An obvious way to extrapolate this is to:

  1. Pick some way of factorizing the problem of interpreting a neural network. E. g., go neuron-by-neuron as was done here, or use the path expansion trick.
  2. Analyze a few factors (neurons/paths/etc.) by hand. Meticulously record what you're doing.
  3. Give GPT-4 a bunch of data-analysis plug-ins, an actual interface to GPT-2's weights, and a description of the procedure you used in (2).
  4. Use GPT-4 to analyse every factor the same way you analysed the handful of factors in (2).
    1. Which may involve empirical testing of the interpretations, see e. g. causal scrubbing, ARC's work on explanations, or the simulated vs. actual activations comparison OpenAI did here.
  5. Pore over the resulting data.
    1. If there's too much, figure out a way to factorize the process of interpreting it, then GOTO 2.
    2. If everything worked as intended, you should have on your hands the interpreted version of the computational graph the network is implementing.
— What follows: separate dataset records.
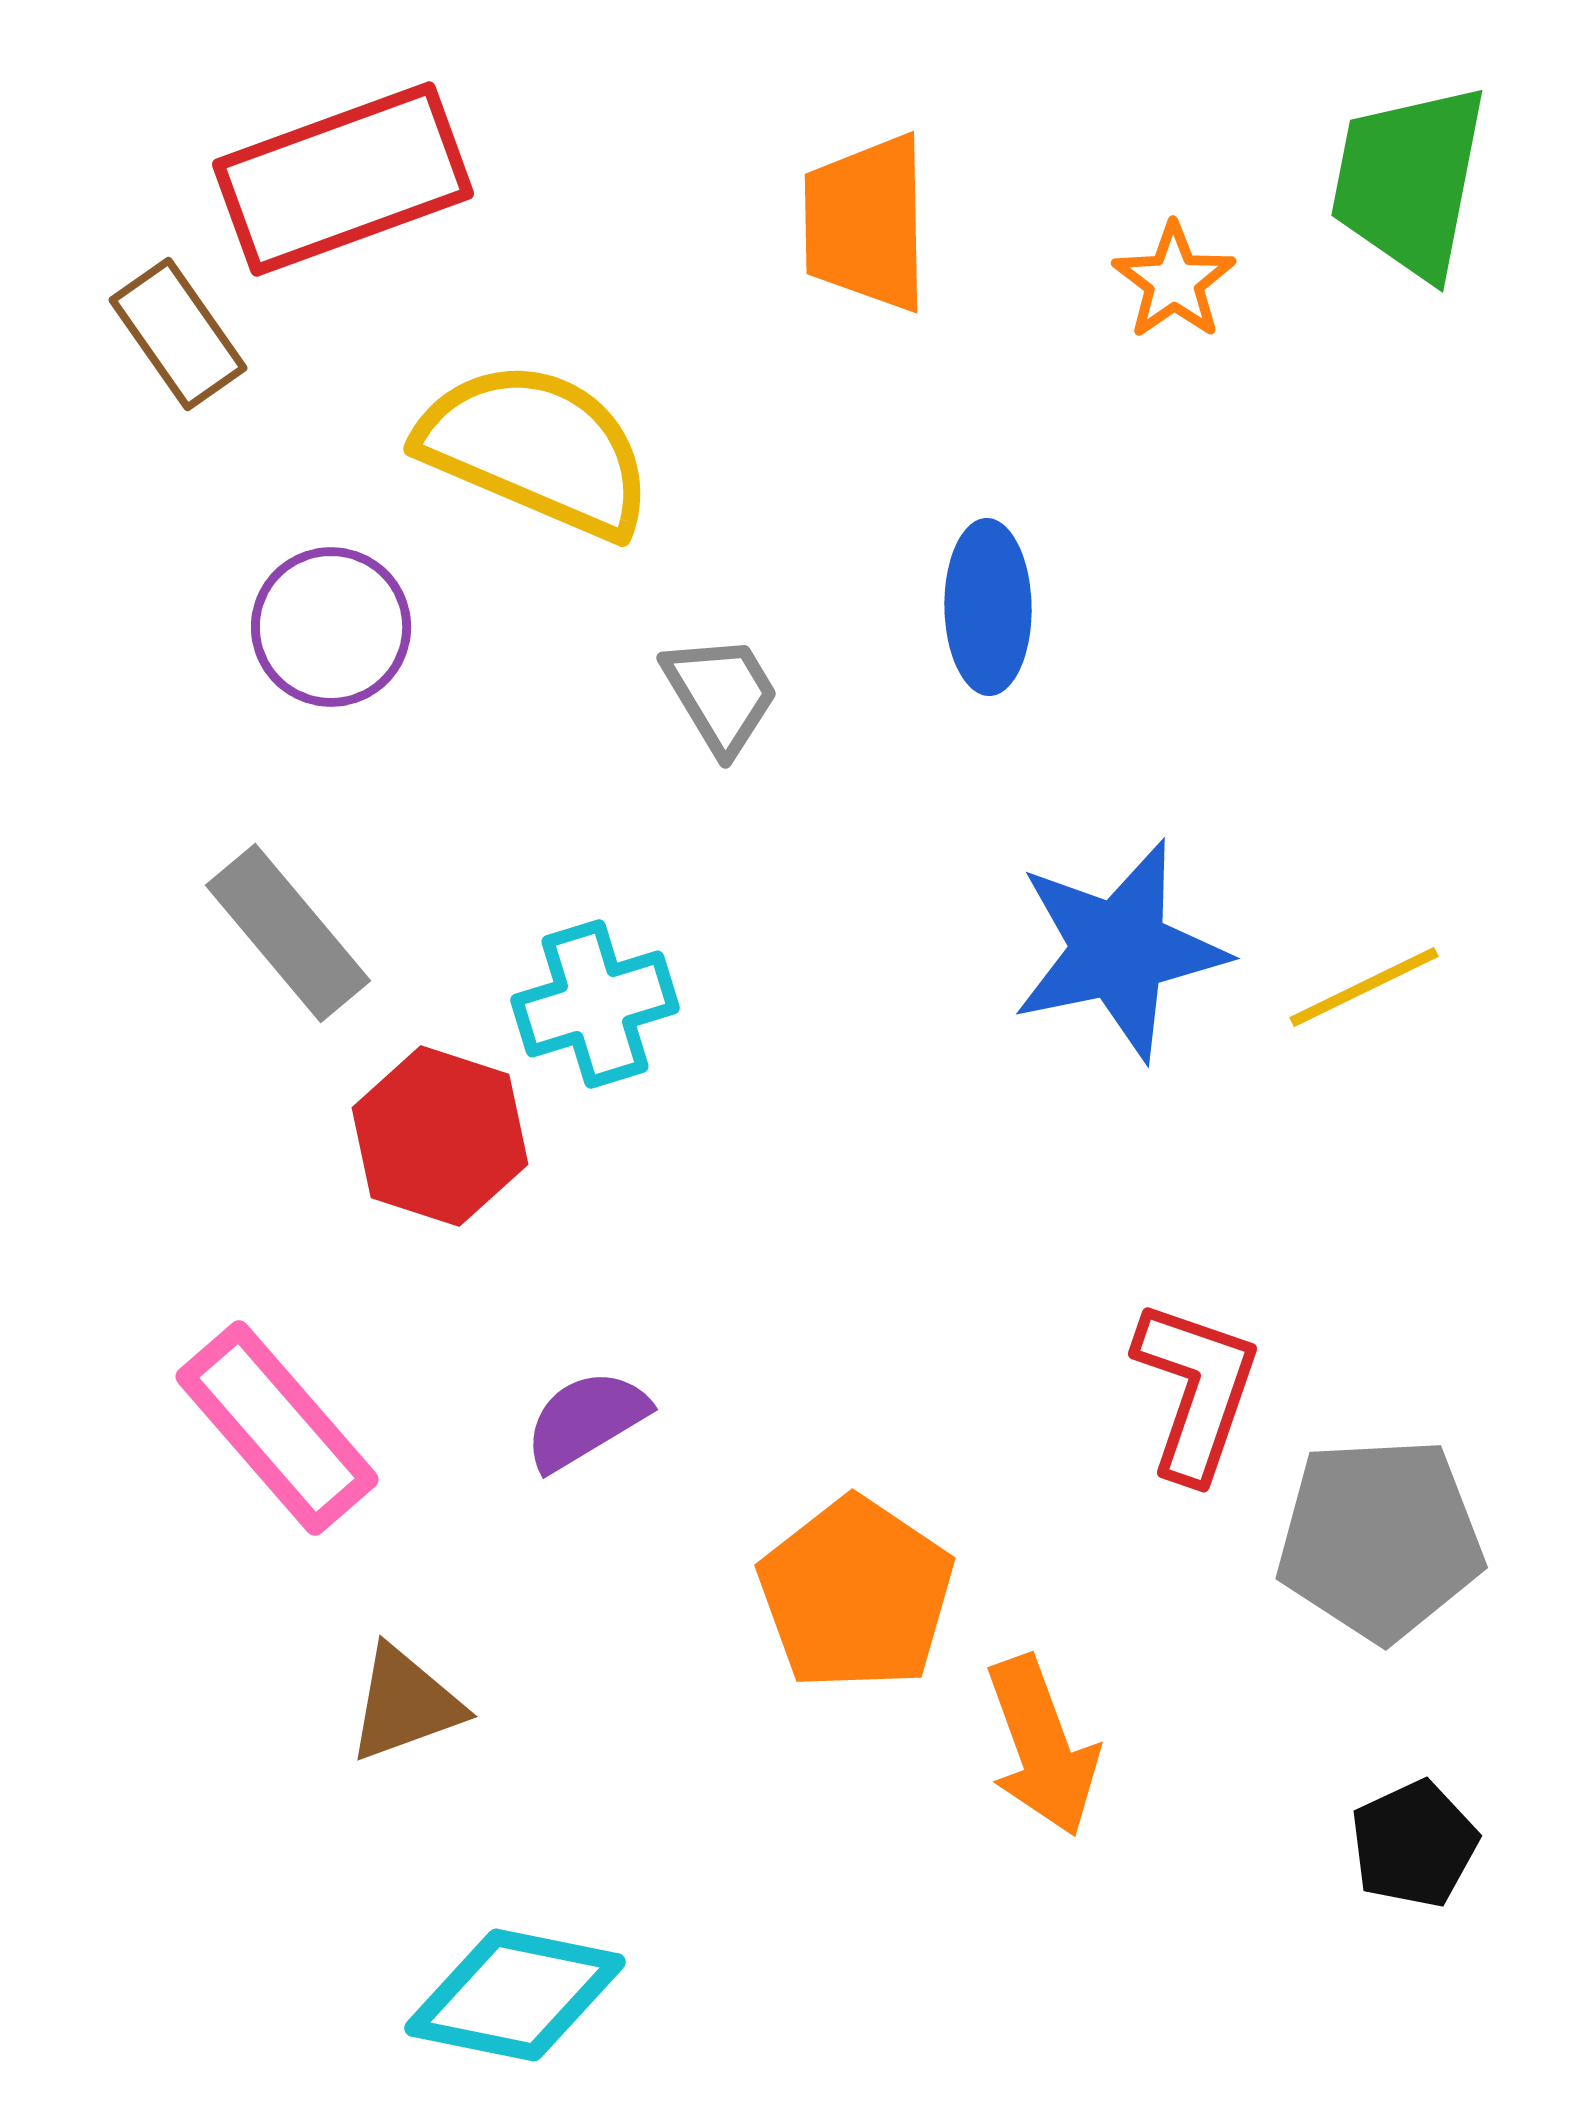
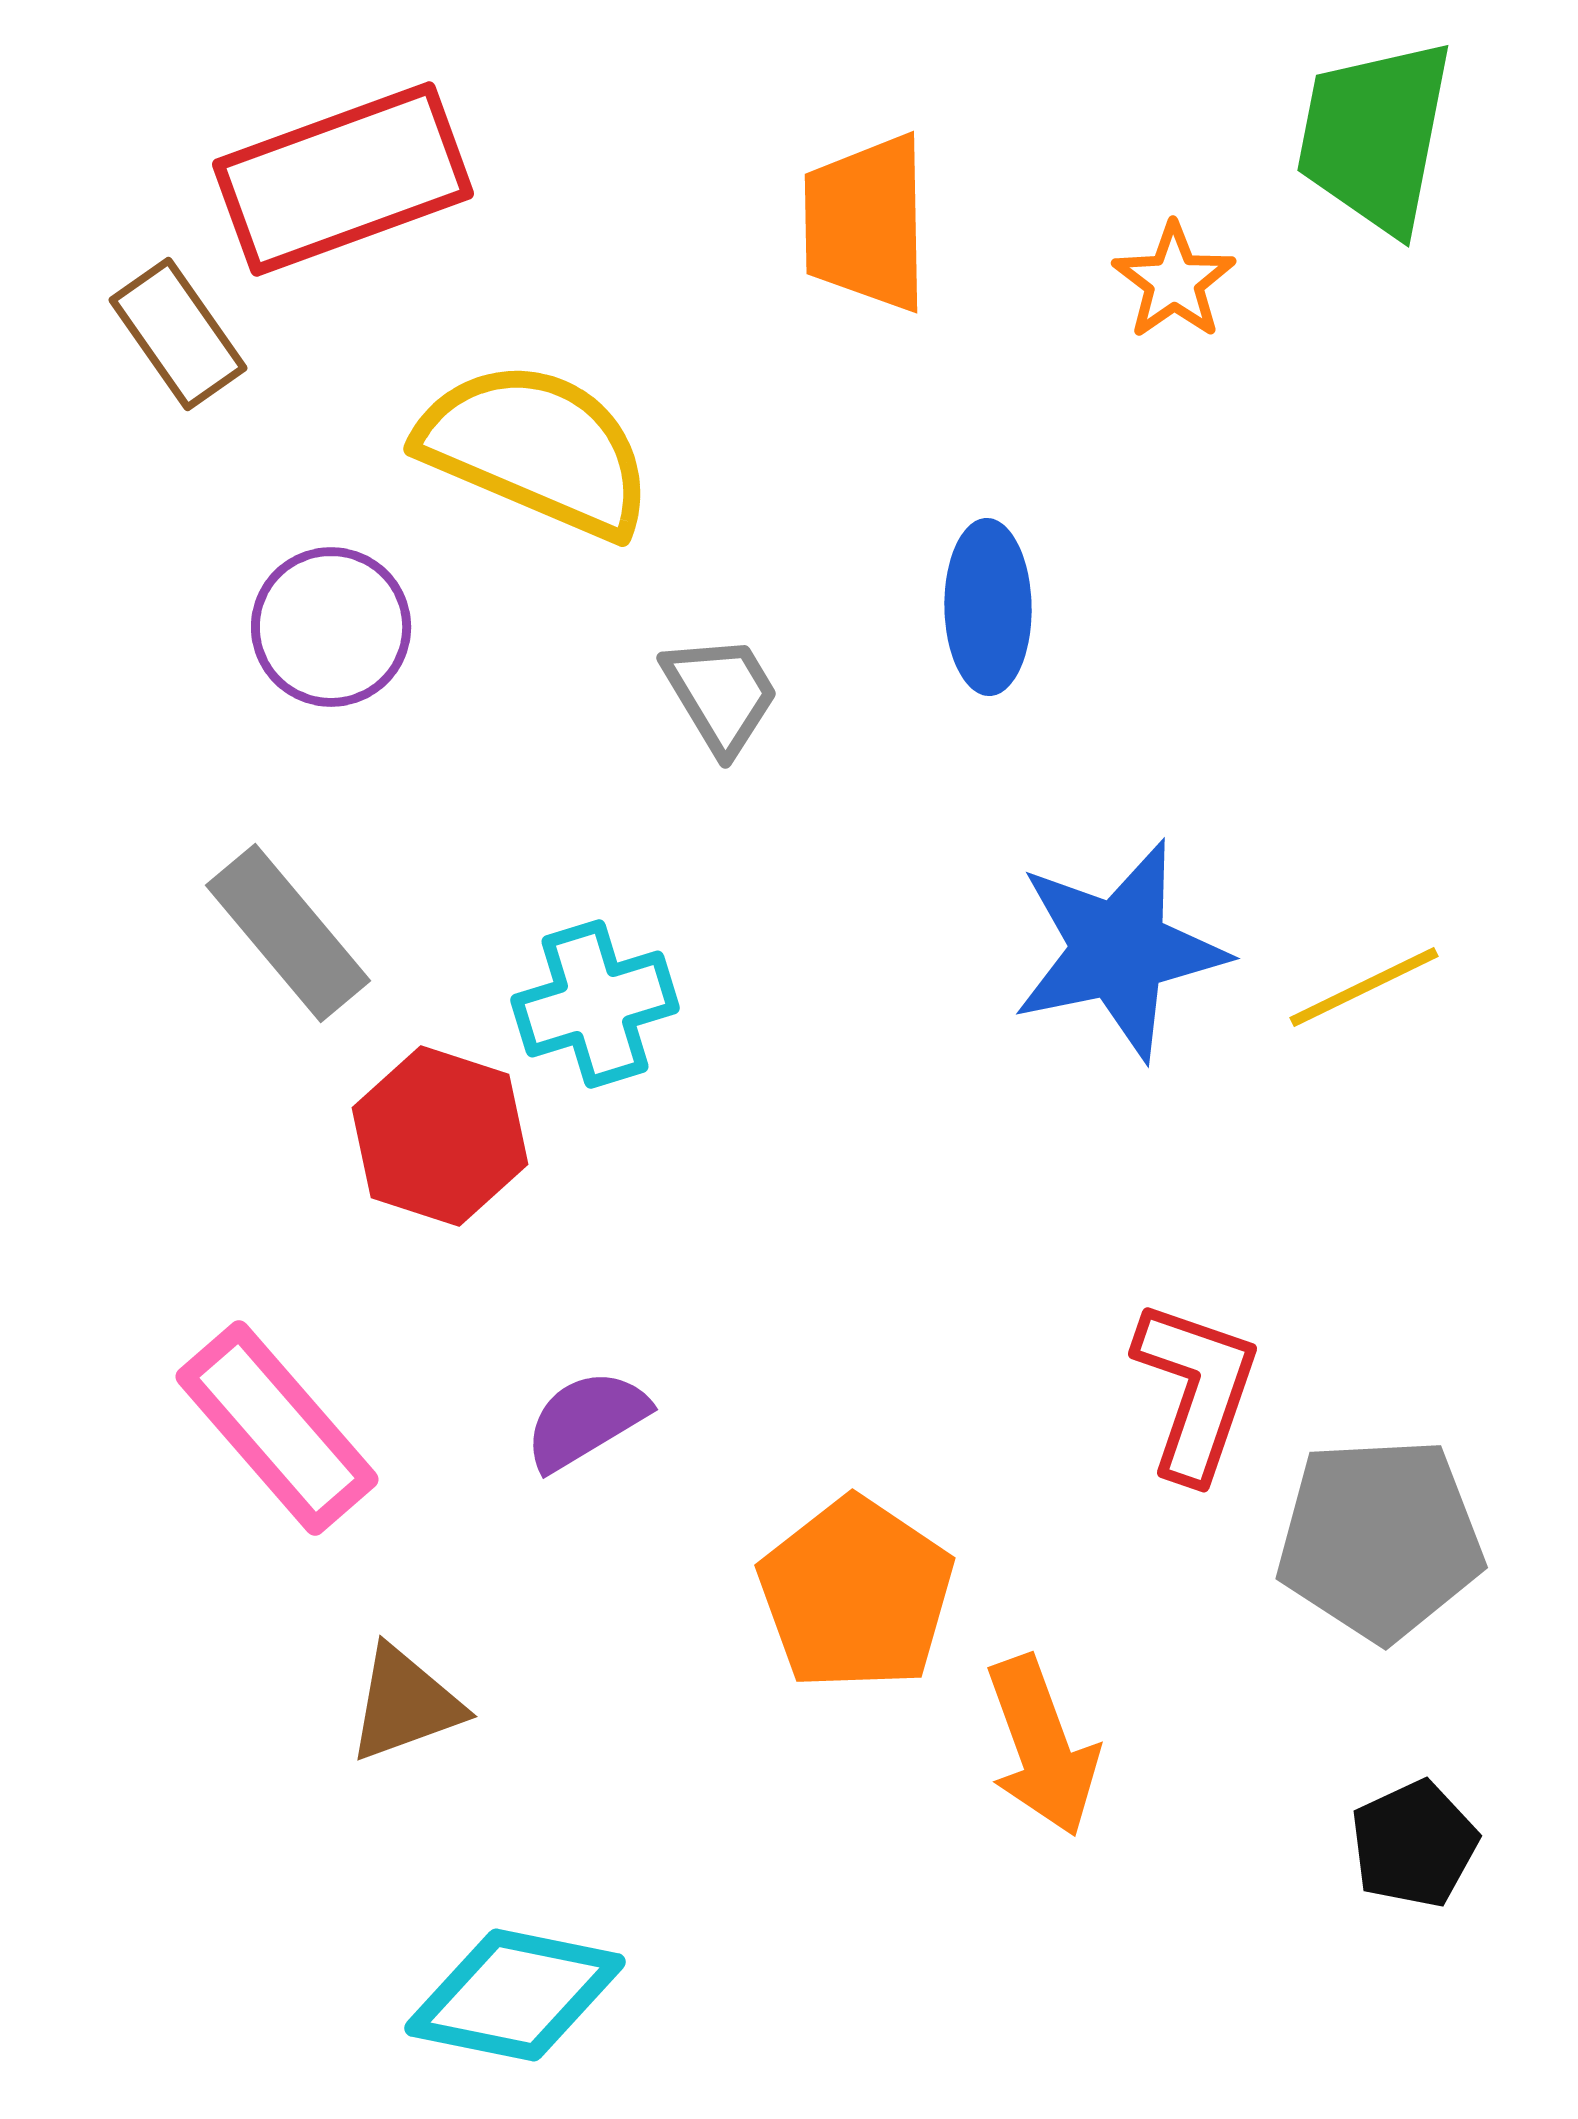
green trapezoid: moved 34 px left, 45 px up
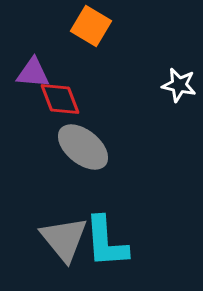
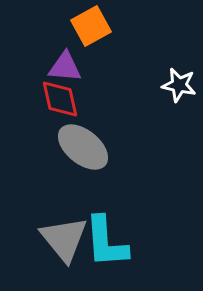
orange square: rotated 30 degrees clockwise
purple triangle: moved 32 px right, 6 px up
red diamond: rotated 9 degrees clockwise
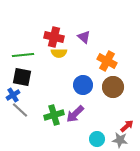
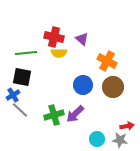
purple triangle: moved 2 px left, 2 px down
green line: moved 3 px right, 2 px up
red arrow: rotated 32 degrees clockwise
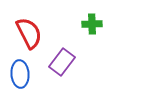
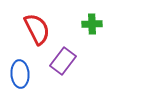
red semicircle: moved 8 px right, 4 px up
purple rectangle: moved 1 px right, 1 px up
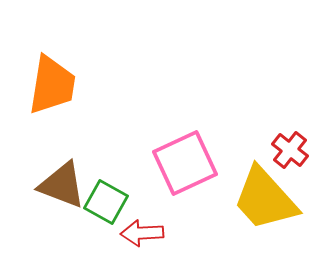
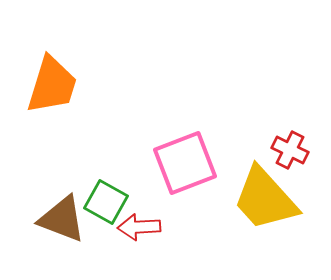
orange trapezoid: rotated 8 degrees clockwise
red cross: rotated 12 degrees counterclockwise
pink square: rotated 4 degrees clockwise
brown triangle: moved 34 px down
red arrow: moved 3 px left, 6 px up
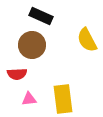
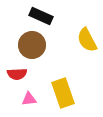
yellow rectangle: moved 6 px up; rotated 12 degrees counterclockwise
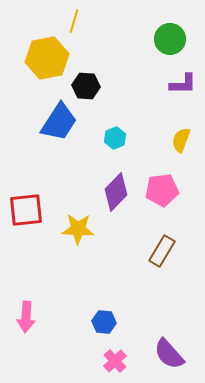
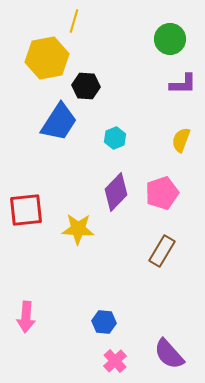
pink pentagon: moved 3 px down; rotated 12 degrees counterclockwise
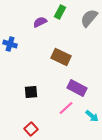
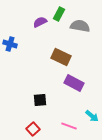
green rectangle: moved 1 px left, 2 px down
gray semicircle: moved 9 px left, 8 px down; rotated 60 degrees clockwise
purple rectangle: moved 3 px left, 5 px up
black square: moved 9 px right, 8 px down
pink line: moved 3 px right, 18 px down; rotated 63 degrees clockwise
red square: moved 2 px right
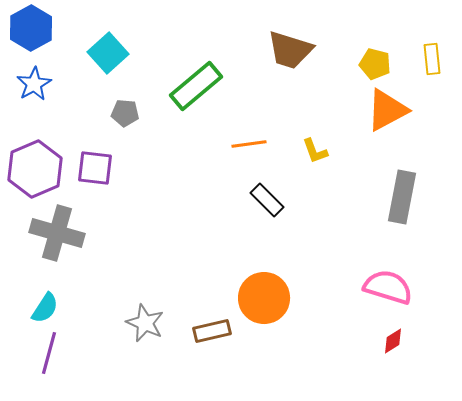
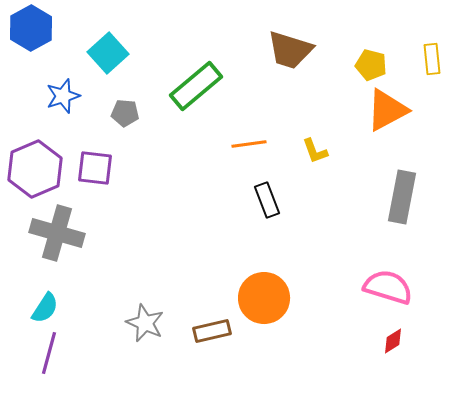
yellow pentagon: moved 4 px left, 1 px down
blue star: moved 29 px right, 12 px down; rotated 12 degrees clockwise
black rectangle: rotated 24 degrees clockwise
The core idea is that this allows us to dramatically upscale interpretability efforts. I'm pretty sure you'd still need a smart human in the loop to direct the whole process, if the process is to result in anything useful, but now they won't need to waste their time doing low-level analysis (and the time of top-tier researchers seems like the main bottleneck on a lot of these projects).

You can in theory achieve the same result by hiring a horde of undergrads or something (pretty sure I'd suggested that before, even), but GPT-4 might plausibly be better at this sort of instruction-following, and also faster.

I'm still skeptical of this whole approach — e. g., it may be that it fails at step 2, because...

  • ... it turns out that analysing any individual factor is unlike analysing any other factor, such that you can't actually define a general procedure for analysis and hand it off to GPT-4.
  • ... it turns out that if you've figured out how to analyse any factor (and there's e. g. 1-10 analysis procedures that suffice for the entire NN), you gain no additional useful information from proceeding to analyse every factor.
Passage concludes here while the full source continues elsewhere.